▸ What the task asks: Take the line that contains "Santerne Tertiaire et Santé" and each one after it through the last line below, and retype them exactly. Leave out the pictures.

Data excerpts

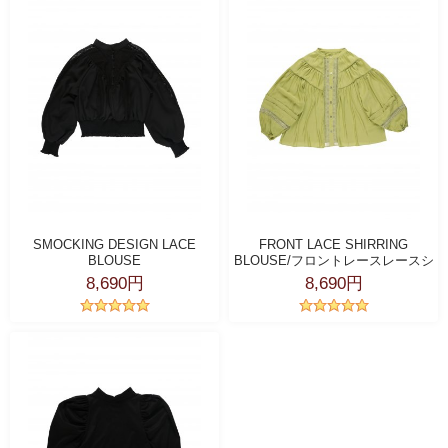
SMOCKING DESIGN LACE
FRONT LACE SHIRRING
BLOUSE
BLOUSE/フロントレースレースシ
ャーリングブラウス
8,690円
8,690円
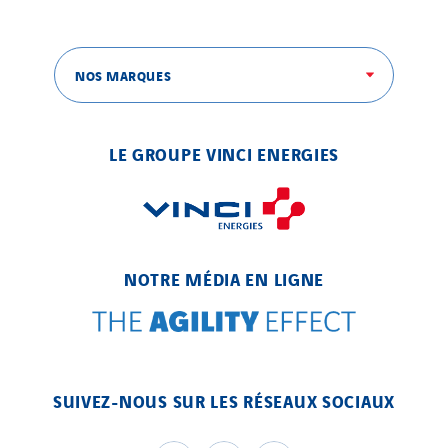
Qivy
Qivy Habitat
Qivy Tertiaire
NOS MARQUES
Roiret Energies
Roiret Transport
LE GROUPE VINCI ENERGIES
Saga Tertiaire
Salendre Réseaux
Santerne Alsace
Santerne Angouleme
NOTRE MÉDIA EN LIGNE
Santerne Aquitaine
Santerne Champagne Ardenne
Santerne Fluides
Santerne IDF
SUIVEZ-NOUS SUR LES RÉSEAUX SOCIAUX
Santerne Marseille
Santerne Tertiaire et Santé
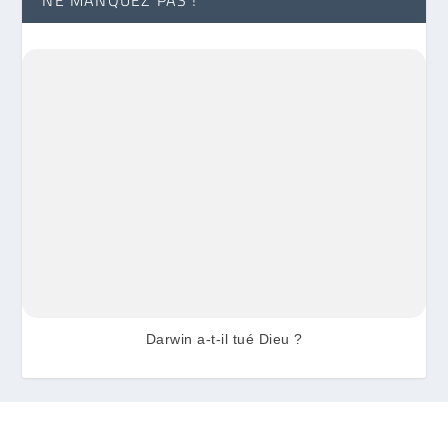
NE MANQUEZ PAS !
Darwin a-t-il tué Dieu ?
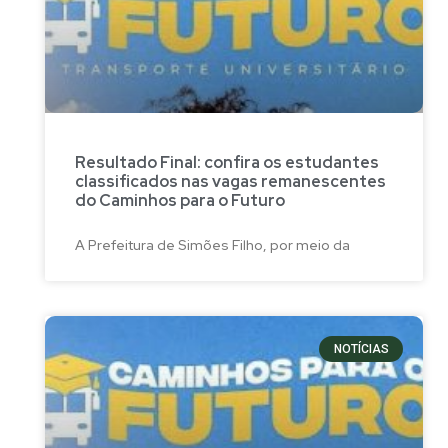
Resultado Final: confira os estudantes
classificados nas vagas remanescentes
do Caminhos para o Futuro
A Prefeitura de Simões Filho, por meio da
NOTÍCIAS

▸ Output of the exercise:
Santerne Tertiaire et Santé
NE MANQUEZ PAS !
Darwin a-t-il tué Dieu ?
Resultado Final: confira os estudantes
classificados nas vagas remanescentes
do Caminhos para o Futuro
A Prefeitura de Simões Filho, por meio da
NOTÍCIAS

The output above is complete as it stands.